- **WHAT THE TASK ASKS**:
Word for word, restate all the records; images are not part of the copy.

Collected data
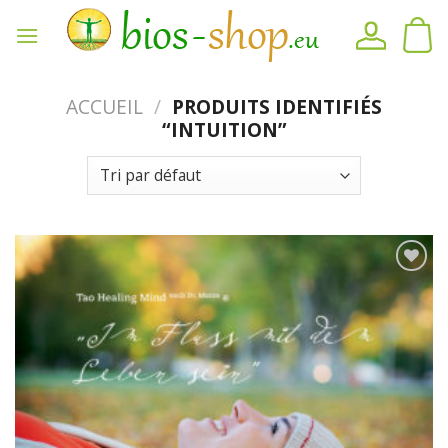
Skip
to
content
ACCUEIL
/
PRODUITS IDENTIFIÉS
“INTUITION”
Ajouter
au
mémo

- **YOUR RESPONSE**:
Skip
to
content
ACCUEIL
/
PRODUITS IDENTIFIÉS
“INTUITION”
Ajouter
au
mémo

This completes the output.